An ecosystem is the living organisms in a particular area together with the non-living components of the environment, such as soil, air and water.
There is a close interaction between the organisms and the non-living components of an ecosystem.
Food chains show what organisms eat, or what organisms are eaten by others - in other words, the feeding relationships of organisms - in an ecosystem.
A simple example of a food chain is:
grass → rabbits → foxes
At the base of almost every food chain is a producer. These are plants or algae, which photosynthesise. This means they convert energy from the Sun into glucose during photosynthesis producing biomass. It is this which feeds, and provides energy to the rest of the food chain.
All animals that follow the producer in the food chain are called consumers. The first is the primary consumer, which has fed on the producer.
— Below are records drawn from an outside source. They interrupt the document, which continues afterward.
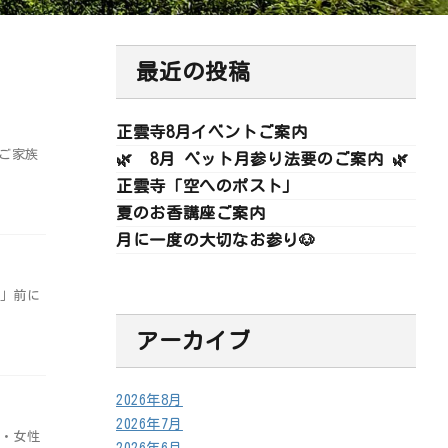
最近の投稿
正雲寺8月イベントご案内
ご家族
🌿 8月 ペット月参り法要のご案内 🌿
正雲寺「空へのポスト」
夏のお香講座ご案内
月に一度の大切なお参り🐶
家」前に
アーカイブ
2026年8月
2026年7月
ガ・女性
2026年6月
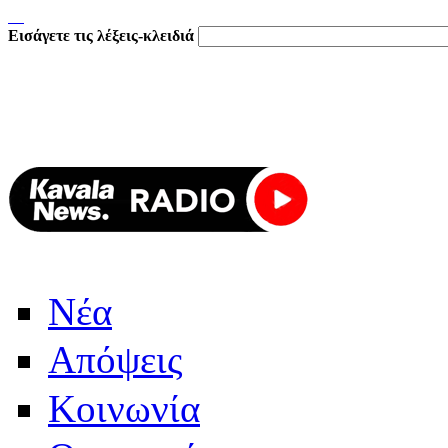
Εισάγετε τις λέξεις-κλειδιά
Νέα
Απόψεις
Κοινωνία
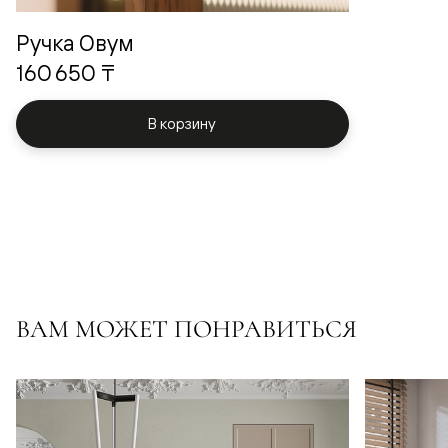
Ручка Овум
160 650 ₸
В корзину
ВАМ МОЖЕТ ПОНРАВИТЬСЯ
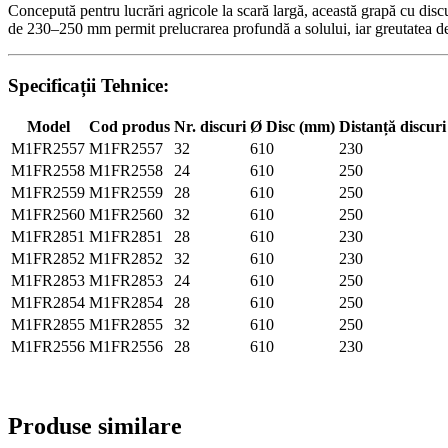
Concepută pentru lucrări agricole la scară largă, această grapă cu disc
de 230–250 mm permit prelucrarea profundă a solului, iar greutatea de
Specificații Tehnice:
Model
Cod produs
Nr. discuri
Ø Disc (mm)
Distanță discur
M1FR2557
M1FR2557
32
610
230
M1FR2558
M1FR2558
24
610
250
M1FR2559
M1FR2559
28
610
250
M1FR2560
M1FR2560
32
610
250
M1FR2851
M1FR2851
28
610
230
M1FR2852
M1FR2852
32
610
230
M1FR2853
M1FR2853
24
610
250
M1FR2854
M1FR2854
28
610
250
M1FR2855
M1FR2855
32
610
250
M1FR2556
M1FR2556
28
610
230
Produse similare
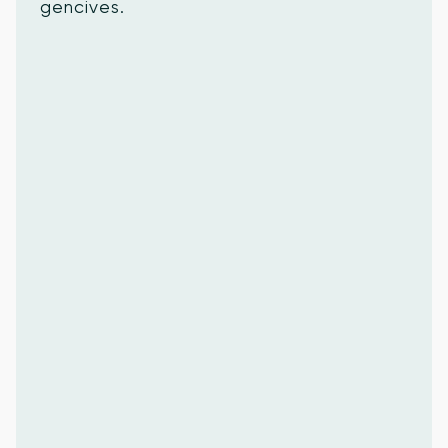
gencives.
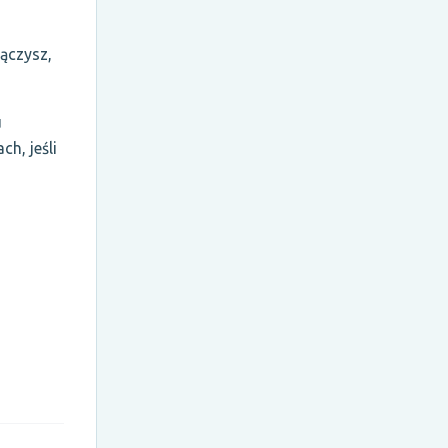
ączysz,
u
h, jeśli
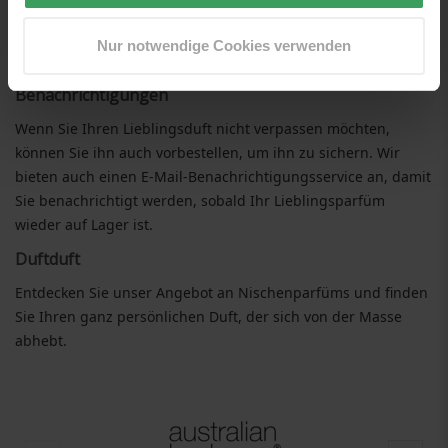
schnell handeln, wenn Sie Ihren Lieblingsduft gefunden
haben. Bitte beachten Sie, dass einige Marken nicht immer
Nur notwendige Cookies verwenden
vorrätig sind.
Benachrichtigungen
Wenn Sie Ihren Lieblingsduft nicht verpassen möchten,
können Sie ihn auch vorbestellen, um ihn zu sichern. Wir
bieten auch einen E-Mail-Benachrichtigungsservice an, damit
Sie benachrichtigt werden, sobald Ihr Lieblingsparfüm
wieder auf Lager ist.
Duftduft
Entdecken Sie unser Angebot an Nischenparfüms und finden
Sie Ihren ganz persönlichen Duft, der sich von der Masse
abhebt.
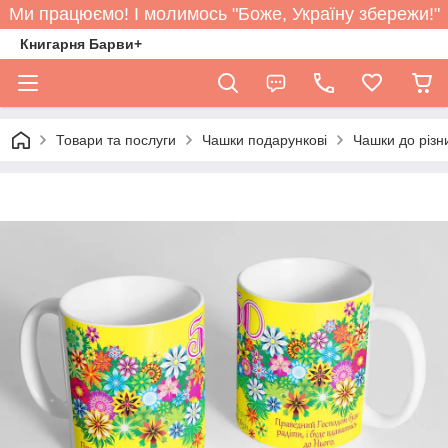
Ми працюємо! І молимось "Боже, Україну збережи!"
Книгарня Барви+
Товари та послуги
Чашки подарункові
Чашки до різн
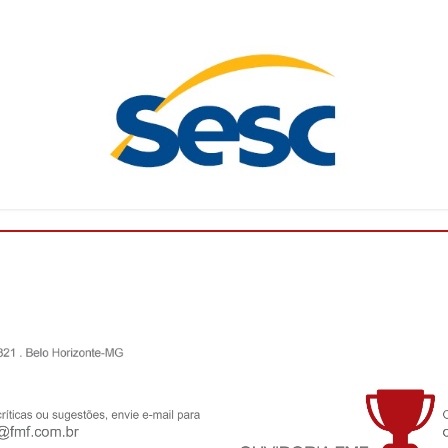
O Campeonato Mineiro Sicoob 2026 - Módulo II está
chegando! Com isso, a Federação Mineira de Futebol
(FMF) deu início, nesta quarta-feira (27/05), a um
ciclo de palestras pro...
Leia mais
FMF convoca clubes para o Conselho
Técnico do Campeonato Mineiro Sicoob 2026
- Feminino
A Federação Mineira de Futebol anuncia a
convocação dos clubes abaixo relacionados para a
reunião presencial do Conselho Técnico do
Campeonato Mineiro SICOOB 2026 – Femin...
Leia
mais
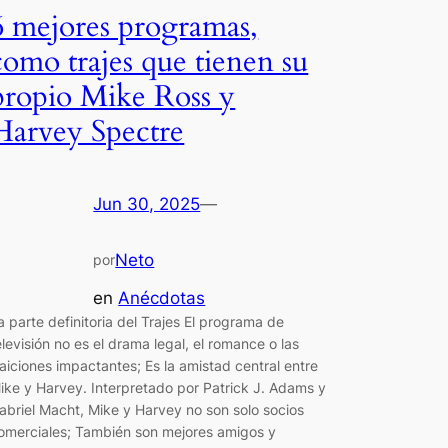
6 mejores programas,
como trajes que tienen su
propio Mike Ross y
Harvey Spectre
Jun 30, 2025
—
Neto
por
en
Anécdotas
a parte definitoria del Trajes El programa de
elevisión no es el drama legal, el romance o las
raiciones impactantes; Es la amistad central entre
ike y Harvey. Interpretado por Patrick J. Adams y
abriel Macht, Mike y Harvey no son solo socios
omerciales; También son mejores amigos y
The next is the secondary consumer, which has eaten animals that fed on the producer. Secondary consumers may be eaten by tertiary consumers.
In reality, many animals eat more than one type of organism, and food chains combine to make food webs.
Decomposers are organisms that breakdown dead organisms in a process called decomposition or rotting. They include bacteria and fungi. Decomposers release enzymes onto the dead matter and afterwards, consume the broken down substances. They form a vital role in the recycling of matter. When organisms die and decompose, plants absorb the broken down nutrients through their roots.